__Task to carry out__
When a line of the entries contains "logo", please list that line.

__Input material__
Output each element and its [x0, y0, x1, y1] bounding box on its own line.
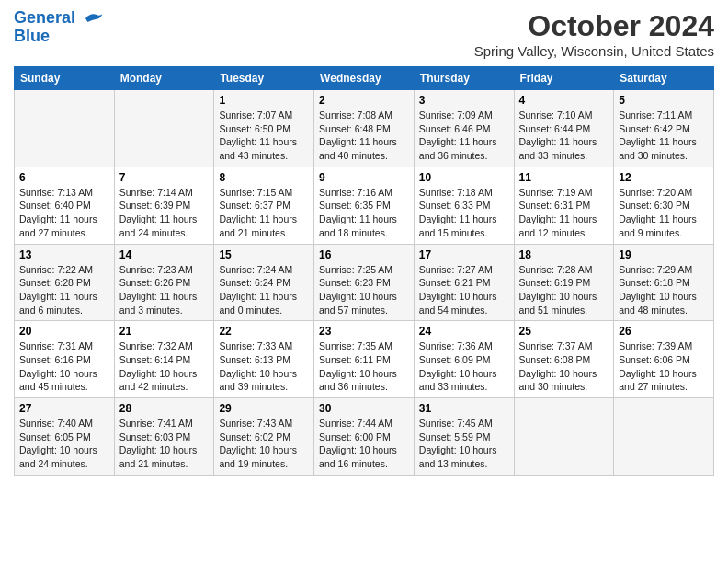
day-number: 27 [19, 402, 109, 415]
day-info: Sunrise: 7:37 AM Sunset: 6:08 PM Dayligh… [519, 339, 609, 394]
day-number: 19 [619, 248, 709, 261]
location: Spring Valley, Wisconsin, United States [474, 43, 714, 59]
day-info: Sunrise: 7:20 AM Sunset: 6:30 PM Dayligh… [619, 186, 709, 240]
calendar-day-cell: 6Sunrise: 7:13 AM Sunset: 6:40 PM Daylig… [15, 167, 115, 244]
day-number: 3 [419, 94, 509, 107]
calendar-day-cell: 13Sunrise: 7:22 AM Sunset: 6:28 PM Dayli… [15, 244, 115, 321]
calendar-day-cell: 5Sunrise: 7:11 AM Sunset: 6:42 PM Daylig… [614, 90, 714, 167]
day-number: 6 [19, 171, 109, 184]
day-info: Sunrise: 7:15 AM Sunset: 6:37 PM Dayligh… [219, 186, 309, 240]
day-number: 21 [119, 325, 210, 338]
day-number: 5 [619, 94, 709, 107]
calendar-day-cell: 3Sunrise: 7:09 AM Sunset: 6:46 PM Daylig… [414, 90, 514, 167]
day-number: 23 [319, 325, 409, 338]
calendar-day-cell: 15Sunrise: 7:24 AM Sunset: 6:24 PM Dayli… [214, 244, 314, 321]
day-number: 4 [519, 94, 609, 107]
calendar-day-cell: 29Sunrise: 7:43 AM Sunset: 6:02 PM Dayli… [214, 398, 314, 476]
day-number: 14 [119, 248, 210, 261]
day-info: Sunrise: 7:33 AM Sunset: 6:13 PM Dayligh… [219, 339, 309, 394]
calendar-day-cell: 24Sunrise: 7:36 AM Sunset: 6:09 PM Dayli… [414, 321, 514, 398]
logo-blue: Blue [14, 27, 50, 45]
weekday-header-cell: Friday [514, 67, 614, 90]
day-number: 28 [119, 402, 210, 415]
day-info: Sunrise: 7:35 AM Sunset: 6:11 PM Dayligh… [319, 339, 409, 394]
day-info: Sunrise: 7:43 AM Sunset: 6:02 PM Dayligh… [219, 417, 309, 471]
day-info: Sunrise: 7:09 AM Sunset: 6:46 PM Dayligh… [419, 109, 509, 163]
day-number: 16 [319, 248, 409, 261]
day-info: Sunrise: 7:40 AM Sunset: 6:05 PM Dayligh… [19, 417, 109, 471]
calendar-week-row: 20Sunrise: 7:31 AM Sunset: 6:16 PM Dayli… [15, 321, 714, 398]
day-info: Sunrise: 7:32 AM Sunset: 6:14 PM Dayligh… [119, 339, 210, 394]
calendar-week-row: 27Sunrise: 7:40 AM Sunset: 6:05 PM Dayli… [15, 398, 714, 476]
calendar-day-cell: 2Sunrise: 7:08 AM Sunset: 6:48 PM Daylig… [314, 90, 415, 167]
weekday-header-cell: Saturday [614, 67, 714, 90]
calendar-day-cell [15, 90, 115, 167]
title-block: October 2024 Spring Valley, Wisconsin, U… [474, 9, 714, 59]
calendar-day-cell: 22Sunrise: 7:33 AM Sunset: 6:13 PM Dayli… [214, 321, 314, 398]
day-info: Sunrise: 7:22 AM Sunset: 6:28 PM Dayligh… [19, 263, 109, 317]
calendar-day-cell: 26Sunrise: 7:39 AM Sunset: 6:06 PM Dayli… [614, 321, 714, 398]
day-info: Sunrise: 7:41 AM Sunset: 6:03 PM Dayligh… [119, 417, 210, 471]
day-info: Sunrise: 7:14 AM Sunset: 6:39 PM Dayligh… [119, 186, 210, 240]
calendar-day-cell: 25Sunrise: 7:37 AM Sunset: 6:08 PM Dayli… [514, 321, 614, 398]
calendar-day-cell: 28Sunrise: 7:41 AM Sunset: 6:03 PM Dayli… [114, 398, 214, 476]
calendar-day-cell [514, 398, 614, 476]
day-number: 2 [319, 94, 409, 107]
calendar-day-cell: 12Sunrise: 7:20 AM Sunset: 6:30 PM Dayli… [614, 167, 714, 244]
calendar-day-cell: 16Sunrise: 7:25 AM Sunset: 6:23 PM Dayli… [314, 244, 415, 321]
calendar-day-cell: 7Sunrise: 7:14 AM Sunset: 6:39 PM Daylig… [114, 167, 214, 244]
day-number: 9 [319, 171, 409, 184]
day-number: 26 [619, 325, 709, 338]
day-number: 1 [219, 94, 309, 107]
calendar-day-cell: 1Sunrise: 7:07 AM Sunset: 6:50 PM Daylig… [214, 90, 314, 167]
day-number: 11 [519, 171, 609, 184]
calendar-day-cell: 11Sunrise: 7:19 AM Sunset: 6:31 PM Dayli… [514, 167, 614, 244]
day-info: Sunrise: 7:29 AM Sunset: 6:18 PM Dayligh… [619, 263, 709, 317]
day-info: Sunrise: 7:23 AM Sunset: 6:26 PM Dayligh… [119, 263, 210, 317]
calendar-day-cell: 10Sunrise: 7:18 AM Sunset: 6:33 PM Dayli… [414, 167, 514, 244]
day-number: 15 [219, 248, 309, 261]
day-number: 10 [419, 171, 509, 184]
day-info: Sunrise: 7:31 AM Sunset: 6:16 PM Dayligh… [19, 339, 109, 394]
day-number: 12 [619, 171, 709, 184]
day-number: 24 [419, 325, 509, 338]
day-info: Sunrise: 7:11 AM Sunset: 6:42 PM Dayligh… [619, 109, 709, 163]
weekday-header-cell: Tuesday [214, 67, 314, 90]
day-number: 8 [219, 171, 309, 184]
calendar-day-cell: 17Sunrise: 7:27 AM Sunset: 6:21 PM Dayli… [414, 244, 514, 321]
calendar-day-cell [614, 398, 714, 476]
calendar-day-cell: 8Sunrise: 7:15 AM Sunset: 6:37 PM Daylig… [214, 167, 314, 244]
day-info: Sunrise: 7:28 AM Sunset: 6:19 PM Dayligh… [519, 263, 609, 317]
calendar-day-cell: 9Sunrise: 7:16 AM Sunset: 6:35 PM Daylig… [314, 167, 415, 244]
day-number: 31 [419, 402, 509, 415]
month-title: October 2024 [474, 9, 714, 43]
weekday-header-cell: Thursday [414, 67, 514, 90]
calendar-day-cell [114, 90, 214, 167]
day-info: Sunrise: 7:45 AM Sunset: 5:59 PM Dayligh… [419, 417, 509, 471]
weekday-header-row: SundayMondayTuesdayWednesdayThursdayFrid… [15, 67, 714, 90]
day-number: 25 [519, 325, 609, 338]
day-number: 30 [319, 402, 409, 415]
day-number: 22 [219, 325, 309, 338]
calendar-day-cell: 20Sunrise: 7:31 AM Sunset: 6:16 PM Dayli… [15, 321, 115, 398]
day-info: Sunrise: 7:44 AM Sunset: 6:00 PM Dayligh… [319, 417, 409, 471]
calendar-day-cell: 31Sunrise: 7:45 AM Sunset: 5:59 PM Dayli… [414, 398, 514, 476]
logo: General Blue [14, 9, 104, 46]
calendar-body: 1Sunrise: 7:07 AM Sunset: 6:50 PM Daylig… [15, 90, 714, 476]
day-info: Sunrise: 7:36 AM Sunset: 6:09 PM Dayligh… [419, 339, 509, 394]
day-number: 7 [119, 171, 210, 184]
weekday-header-cell: Monday [114, 67, 214, 90]
weekday-header-cell: Sunday [15, 67, 115, 90]
calendar-day-cell: 14Sunrise: 7:23 AM Sunset: 6:26 PM Dayli… [114, 244, 214, 321]
page-header: General Blue October 2024 Spring Valley,… [14, 9, 714, 59]
calendar-week-row: 6Sunrise: 7:13 AM Sunset: 6:40 PM Daylig… [15, 167, 714, 244]
day-number: 18 [519, 248, 609, 261]
day-number: 29 [219, 402, 309, 415]
day-info: Sunrise: 7:25 AM Sunset: 6:23 PM Dayligh… [319, 263, 409, 317]
day-info: Sunrise: 7:10 AM Sunset: 6:44 PM Dayligh… [519, 109, 609, 163]
calendar-day-cell: 21Sunrise: 7:32 AM Sunset: 6:14 PM Dayli… [114, 321, 214, 398]
calendar-day-cell: 4Sunrise: 7:10 AM Sunset: 6:44 PM Daylig… [514, 90, 614, 167]
day-info: Sunrise: 7:07 AM Sunset: 6:50 PM Dayligh… [219, 109, 309, 163]
logo-general: General [14, 8, 75, 27]
calendar-day-cell: 18Sunrise: 7:28 AM Sunset: 6:19 PM Dayli… [514, 244, 614, 321]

__Written answer__
logo-blue: Blue [14, 27, 50, 45]
logo: General Blue [14, 9, 104, 46]
logo-general: General [14, 8, 75, 27]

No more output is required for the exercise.